# Libraries

---

The standard Python library is robust and rich in features. IMHO one of the key reasons Python is so successful is the extensibility through a broad range of community driven, open source 3rd party libraries - Pandas (built on NumPy), MatplotLib, Jupyter, SciKitLearn, FbProphet to name a few.
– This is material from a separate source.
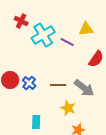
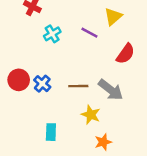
yellow triangle: (86, 29) -> (113, 16), turned -35
cyan cross: (43, 35) -> (52, 34), moved, size x0.6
From command line run the following:
    
    pip install pandas
    
...or if you installed with Anaconda Distribution
    
    conda install pandas
    
The libraries demo'd here are just the tip of the iceberg!!

In [None]:
# import the os library for file manipulation
import os
# import the pandas library and alias it
import pandas as pd
# we've already seen how to import a subset of features from a library using "from"
from numpy import array

In [None]:
# create a data frame from a sample csv
df = pd.read_csv("SalesOrderHeader.csv", delimiter="\t")

In [None]:
# top of the data frame
df.head()

In [None]:
# actually, I want more
df.head(10)

In [None]:
# and the end
df.tail()

In [None]:
# Summarise the DataFrame
df.describe()

In [None]:
# Show a single column from the data frame, use .head() to show the top again
df["SalesOrderID"].head()

In [None]:
# Get the data from a single row (in this case, the 3rd row)
df.iloc[2]

In [None]:
# Get the SalesOrderID from a single row
df.iloc[2]["SalesOrderID"]

In [None]:
df.iloc[2][0]

---

## Plotting libraries

For Data Analytics, Python makes it easy to visualise data using plotting libraries like:
* MatplotLib
* SeaBorn
* Bokeh
* HoloViews
* ggplot
* Plotly

In [None]:
# MatplotLib is one of the most commonly used libraries for dataviz
# import the MatPlotLib plotting library and assign an alias
import matplotlib.pyplot as plt

In [None]:
# Plot a simple chart
plt.plot(df["SalesOrderID"], df["TotalDue"])
plt.ylabel('TotalDue')
plt.xlabel('Sales Order ID')
plt.show()

In [None]:
# the plot() method tries to guess the best chart for the job...
plt.plot(df["TerritoryID"], df["TotalDue"])
plt.ylabel('TotalDue')
plt.xlabel('Territory ID')
plt.show()

In [None]:
#Use a groupby to process the TerritoryID
groupedDF = df.groupby("TerritoryID").sum()
groupedDF.head()

In [None]:
# there are more explicit methods for specifying a graph type e.g. bar
plt.bar(groupedDF.index, groupedDF["TotalDue"])
# compare to 
# plt.bar(groupedDF.index, groupedDF["TotalDue"])
plt.ylabel("Total Due")
plt.xlabel("Territory ID")
plt.title("Total Due by Territory")
plt.show()

---

## Plotting Math functions with NumPy

Numpy is one of the most commonly used libraries for processing numerical information, mathematics and statistical functions. 

It is also a key component in Pandas.

In [None]:
#import matplotlib.pyplot as plt #........reimport not necessary
#import matplotlib as mpl
import numpy as np

x = np.linspace(0, 20, 100)
plt.plot(x, np.sin(x))
plt.show() 

### *Other plotting libraries are available!*

---